Boost logo

Boost :

Subject: Re: [boost] [GSoC] Some new ideas for this year's GSoC
From: Mathias Gaunard (mathias.gaunard_at_[hidden])
Date: 2010-04-06 14:42:04


Stefan wrote:

> * Optimize Boost String Algorithm finders to use an efficient substring
> matching algorithm as opposed to the naive algorithm. Most likely
> because of the fact that boost has implemented the finders for strings
> as generic algorithms, they haven't used efficient algorithms such as
> KMP, Boyer-Moore, Rabin-Karp etc.
> \see boost/algorithm/string/detail/finder.hpp
> The idea is to implement efficient algorithms such as the ones
> mentioned above to replace the current naive implementation. Note: it
> may be difficult to find nth matching substring position using some of
> these algorithms.
> Difficulty: easy-medium
>
> * Implement a string algorithm for generating the suffix array. The
> suffix array, after being precomputed on a certain string, allows for
> very efficient substring searches in the future. This is useful when the
> string doesn't change too often but there are plenty of substring to
> search against.

Why are those two points separate? It seems to be the same thing:
provides alternative and potentially better string searching algorithms.
That seems fairly easy to get right and get included into boost.
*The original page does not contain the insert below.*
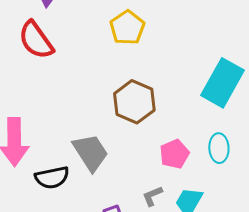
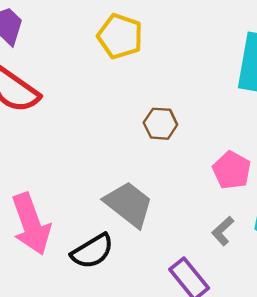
brown hexagon: (134, 102) -> (160, 124), size x0.6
> * Space partitioning data structures? kd-trees? quadtrees? octtrees?
> collision detectors? closest neighbors?

There were already some projects about that in the past years, but I
don't think they were very successful.
You might want to take a look at them.

Integrating with Boost.Geometry would definitely be good. (it already
provides collision detection and closest neighbour I believe)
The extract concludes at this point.